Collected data
-- Opening Marker --
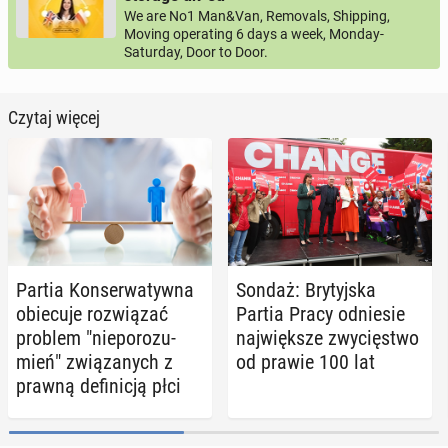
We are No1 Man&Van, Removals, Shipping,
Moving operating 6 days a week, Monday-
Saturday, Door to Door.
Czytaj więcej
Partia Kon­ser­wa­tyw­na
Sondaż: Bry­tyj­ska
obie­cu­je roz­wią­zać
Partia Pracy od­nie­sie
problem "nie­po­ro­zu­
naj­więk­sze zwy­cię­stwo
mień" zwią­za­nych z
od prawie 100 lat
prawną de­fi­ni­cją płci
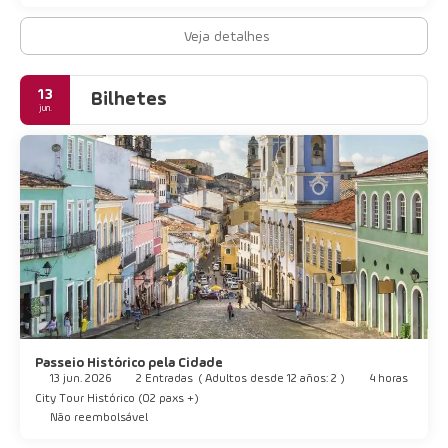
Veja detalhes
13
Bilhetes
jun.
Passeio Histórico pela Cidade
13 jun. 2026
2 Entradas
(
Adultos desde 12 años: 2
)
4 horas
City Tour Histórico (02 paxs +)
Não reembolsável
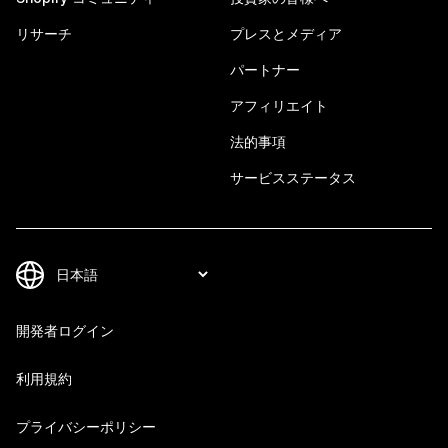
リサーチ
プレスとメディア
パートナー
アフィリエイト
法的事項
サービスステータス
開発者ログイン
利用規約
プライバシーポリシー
-- Closing Marker --
-- Opening Marker --
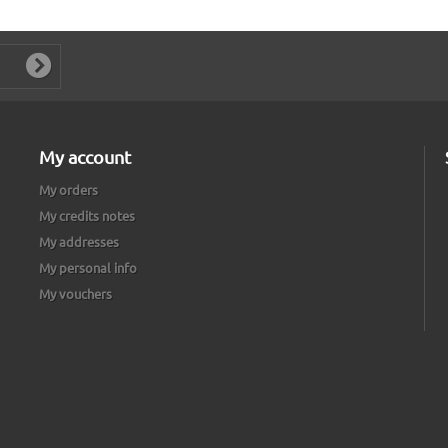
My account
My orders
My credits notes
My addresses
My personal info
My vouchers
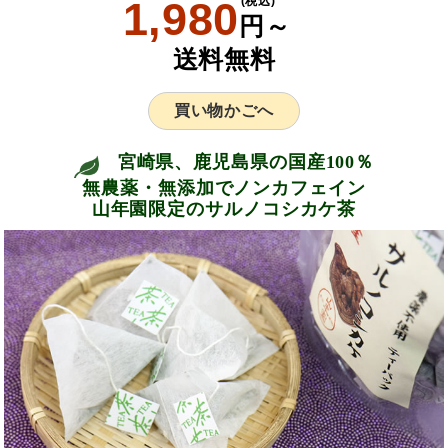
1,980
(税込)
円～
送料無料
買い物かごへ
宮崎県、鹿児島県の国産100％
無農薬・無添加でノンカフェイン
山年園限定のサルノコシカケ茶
-- Closing Marker --
-- Opening Marker --
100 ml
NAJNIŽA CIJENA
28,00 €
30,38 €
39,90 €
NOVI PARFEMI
-- Closing Marker --
What the task requires. Within the entries, find all lines holding "Histórico" and copy each one.

Finished task.
Passeio Histórico pela Cidade
City Tour Histórico (02 paxs +)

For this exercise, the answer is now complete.